→ **What the exercise asks**
Give the entries below again exactly. Their pictures are not needed.

→ **Information**
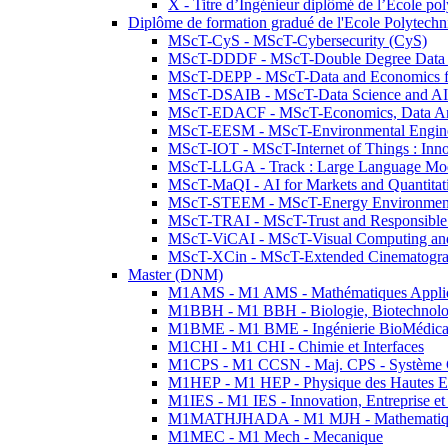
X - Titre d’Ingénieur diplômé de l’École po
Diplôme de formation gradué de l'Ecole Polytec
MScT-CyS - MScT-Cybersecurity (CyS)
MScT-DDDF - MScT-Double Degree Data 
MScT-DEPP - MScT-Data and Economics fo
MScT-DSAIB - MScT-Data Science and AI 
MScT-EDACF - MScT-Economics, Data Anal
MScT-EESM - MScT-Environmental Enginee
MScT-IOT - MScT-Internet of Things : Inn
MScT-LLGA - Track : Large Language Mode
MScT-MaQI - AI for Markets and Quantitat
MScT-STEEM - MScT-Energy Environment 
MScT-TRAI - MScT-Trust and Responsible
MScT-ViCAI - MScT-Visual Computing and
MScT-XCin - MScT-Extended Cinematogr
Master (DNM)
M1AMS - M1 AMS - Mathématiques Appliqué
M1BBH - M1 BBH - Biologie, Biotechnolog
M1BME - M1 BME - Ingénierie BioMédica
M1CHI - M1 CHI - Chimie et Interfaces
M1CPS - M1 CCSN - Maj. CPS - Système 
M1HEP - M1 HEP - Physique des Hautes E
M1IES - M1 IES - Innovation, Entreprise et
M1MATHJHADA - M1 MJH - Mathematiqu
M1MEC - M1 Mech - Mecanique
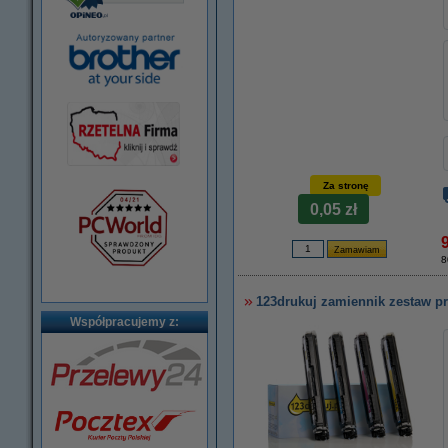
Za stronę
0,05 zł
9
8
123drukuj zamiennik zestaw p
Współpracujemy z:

→ **Answer for this exercise**
X - Titre d’Ingénieur diplômé de l’École po
Diplôme de formation gradué de l'Ecole Polytec
MScT-CyS - MScT-Cybersecurity (CyS)
MScT-DDDF - MScT-Double Degree Data 
MScT-DEPP - MScT-Data and Economics fo
MScT-DSAIB - MScT-Data Science and AI 
MScT-EDACF - MScT-Economics, Data Anal
MScT-EESM - MScT-Environmental Enginee
MScT-IOT - MScT-Internet of Things : Inn
MScT-LLGA - Track : Large Language Mode
MScT-MaQI - AI for Markets and Quantitat
MScT-STEEM - MScT-Energy Environment 
MScT-TRAI - MScT-Trust and Responsible
MScT-ViCAI - MScT-Visual Computing and
MScT-XCin - MScT-Extended Cinematogr
Master (DNM)
M1AMS - M1 AMS - Mathématiques Appliqué
M1BBH - M1 BBH - Biologie, Biotechnolog
M1BME - M1 BME - Ingénierie BioMédica
M1CHI - M1 CHI - Chimie et Interfaces
M1CPS - M1 CCSN - Maj. CPS - Système 
M1HEP - M1 HEP - Physique des Hautes E
M1IES - M1 IES - Innovation, Entreprise et
M1MATHJHADA - M1 MJH - Mathematiqu
M1MEC - M1 Mech - Mecanique
Za stronę
0,05 zł
9
8
123drukuj zamiennik zestaw p
Współpracujemy z:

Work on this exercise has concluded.